Burkhardt v. Schott

Decision Date12 May 1903
Citation74 S.W. 430,101 Mo.App. 465
PartiesMARY BURKHARDT, Respondent, v. LEO SCHOTT, Appellant
CourtMissouri Court of Appeals

Appeal from Scott Circuit Court.--Hon. Henry C. Riley, Judge.

AFFIRMED.

Judgment affirmed.

M Arnold for appellant.

(1) Appellant's demurrer to the evidence should have been sustained. According to respondent's own testimony appellant was guilty of no negligence whatever; while respondent, fully aware of the danger, drove recklessly into it. Whittaker's Smith on Negligence, page 391, et seq. (2) Should it be insisted that appellant was guilty of negligence, certainly respondent was equally or more so, and in such cases there can be no recovery. Hogan v Railway, 150 Mo. 36. (3) The instruction for respondent should not have been given, as there was no evidence to sustain it. McAtee v. Valandingham, 75 Mo.App. 45. (4) All the evidence shows a clear case of contributory negligence, and there can be no recovery. Eoff v. Clay, 9 Mo.App. 176; Easley v. Railroad, 113 Mo. 236; Hogan v. Railroad, 150 Mo. 36; Hill v. Drug Co., 140 Mo. 433.

Frank Kelly for respondent.

(1) Appellant was doing the work, knew how much earth he had excavated, how many roots he had cut, how large they were and how much the natural agencies holding the tree had been weakened, and did know, or could have known, when the tree became dangerous. Respondent's son, to have learned this, must have stopped his team at a safe distance, gone to the tree, ascertained its condition returned to his plow, and repeated this each round. This we are told respondent's son should have done to escape the charge of contributory negligence, and that while this appellant was in possession of all this information, he took no steps to warn the respondent's son, but is "guilty of no negligence whatever." (2) The question of contributory negligence was properly left to the jury, and its finding was against the appellant. Waltmyer v. Kansas City, 71 Mo.App. 358. (3) The trial court can not take a case from a jury because of contributory negligence of plaintiff, unless the probative effect of the entire evidence excludes every other reasonable inference. Linn v. Massillion Bridge Co., 78 Mo.App. 111.

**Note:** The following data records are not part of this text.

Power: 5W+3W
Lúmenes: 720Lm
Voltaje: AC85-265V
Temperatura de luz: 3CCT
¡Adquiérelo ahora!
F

BLAND, P. J. Reyburn and Goode, JJ., concur.

OPINION

BLAND, P. J.

--In May, 1901, appellant and respondent owned adjoining lands, but within the same inclosure. They had agreed to build a partition fence. There was a dead tree fifty or sixty feet high on appellant's land six or eight feet from the line. To prevent the tree from falling on the partition fence when built, defendant dug it up and it fell over on plaintiff's land and upon her team, killing a horse and one mule. The suit is to recover the value of these animals.

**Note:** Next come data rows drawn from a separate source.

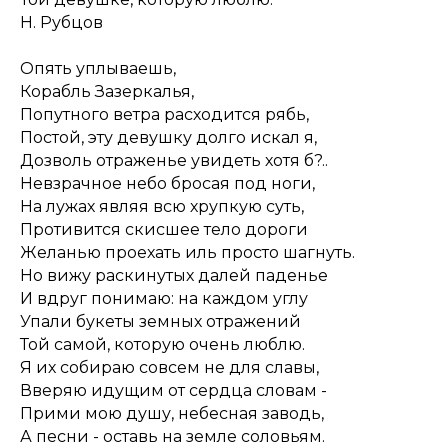
Н. Рубцов
Опять уплываешь,
Корабль Зазеркалья,
Попутного ветра расходится рябь,
Постой, эту девушку долго искал я,
Дозволь отраженье увидеть хотя б?..
Невзрачное небо бросая под ноги,
На лужах являя всю хрупкую суть,
Противится скисшее тело дороги
Желанью проехать иль просто шагнуть.
Но вижу раскинутых далей паденье
И вдруг понимаю: на каждом углу
Упали букеты земных отражений
Той самой, которую очень люблю.
Я их собираю совсем не для славы,
Вверяю идущим от сердца словам -
Прими мою душу, небесная заводь,
А песни - оставь на земле соловьям.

1. The contention of appellant is that the respondent's evidence shows a clear case of contributory negligence on the part of the driver of respondent's team that was killed.

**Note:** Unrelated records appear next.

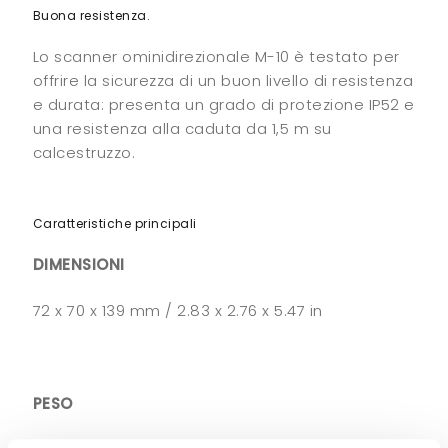
Buona resistenza.
Lo scanner ominidirezionale M-10 è testato per
offrire la sicurezza di un buon livello di resistenza
e durata: presenta un grado di protezione IP52 e
una resistenza alla caduta da 1,5 m su
calcestruzzo.
Caratteristiche principali
DIMENSIONI
72 x 70 x 139 mm / 2.83 x 2.76 x 5.47 in
PESO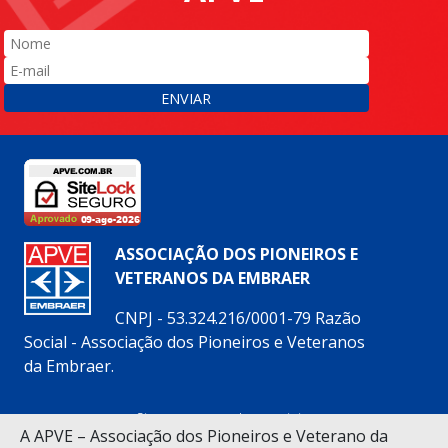
ENVIAR
ASSOCIAÇÃO DOS PIONEIROS E
VETERANOS DA EMBRAER
CNPJ - 53.324.216/0001-79 Razão
Social - Associação dos Pioneiros e Veteranos
da Embraer.
Siga nossas redes sociais:
A APVE – Associação dos Pioneiros e Veterano da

On the part of the respondent the evidence is that her son, a young man twenty-three years of age, was plowing for her with the team and in making his rounds came near the dead tree; that he knew appellant and his son were digging at the tree with the intention of felling it and that it would fall sometime; that he did not go to the tree to see when it would probably fall; that he was not warned of the falling of the tree until it had started to fall and when his team was under it, and he had no time after the warning, to drive them out of the way of the tree before it fell upon them.

Joseph Beckel, a witness for respondent, testified that he was on the ground the evening the tree fell and that appellant told him he first saw the boy plowing at an old snag thirty or forty feet southwest of...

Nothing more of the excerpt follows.